◆ PROBLEM REQUIREMENTS
Look through the lines below, find those with the word "entiteit", and copy them.

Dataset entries
───

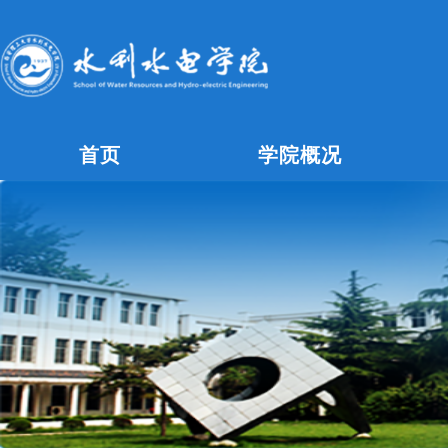
首页
学院概况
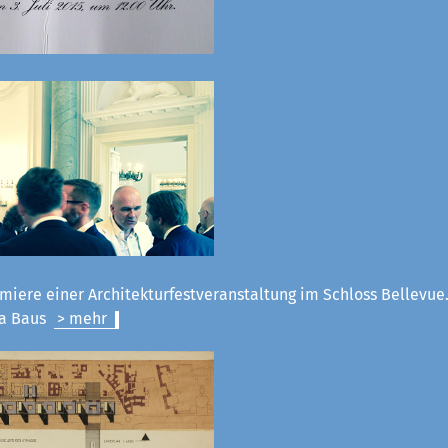
miere einer Architekturfestveranstaltung im Schloss Bellevue.
la Baus
> mehr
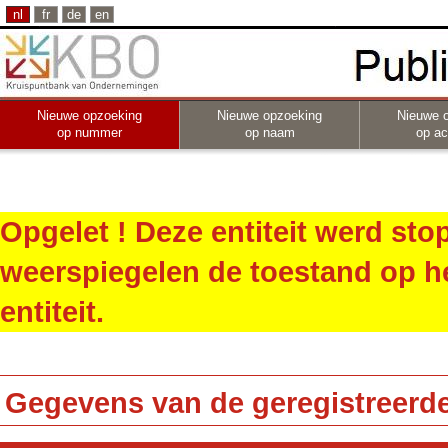
nl
fr
de
en
Nieuwe opzoeking
Nieuwe opzoeking
Nieuwe 
op nummer
op naam
op act
Opgelet ! Deze entiteit werd st
weerspiegelen de toestand op h
entiteit.
Gegevens van de geregistreerde 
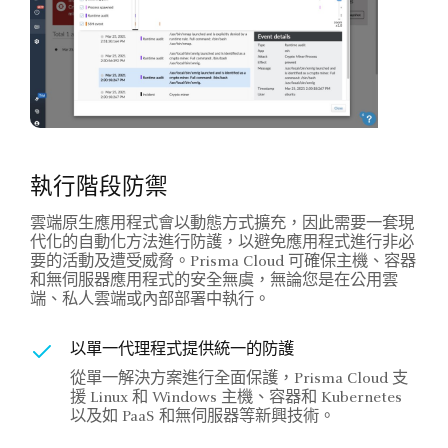
執行階段防禦
雲端原生應用程式會以動態方式擴充，因此需要一套現
代化的自動化方法進行防護，以避免應用程式進行非必
要的活動及遭受威脅。Prisma Cloud 可確保主機、容器
和無伺服器應用程式的安全無虞，無論您是在公用雲
端、私人雲端或內部部署中執行。
以單一代理程式提供統一的防護
從單一解決方案進行全面保護，Prisma Cloud 支
援 Linux 和 Windows 主機、容器和 Kubernetes
以及如 PaaS 和無伺服器等新興技術。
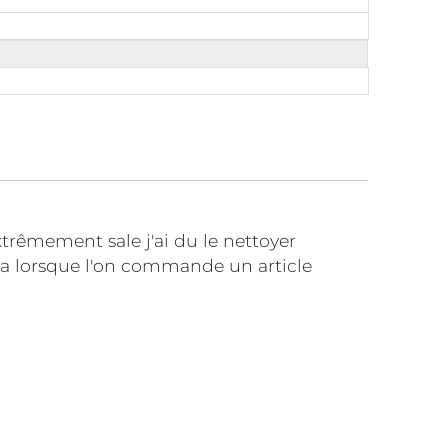
xtrêmement sale j'ai du le nettoyer
ça lorsque l'on commande un article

───

◆ FINISHED EXERCISE
Opgelet ! Deze entiteit werd st
entiteit.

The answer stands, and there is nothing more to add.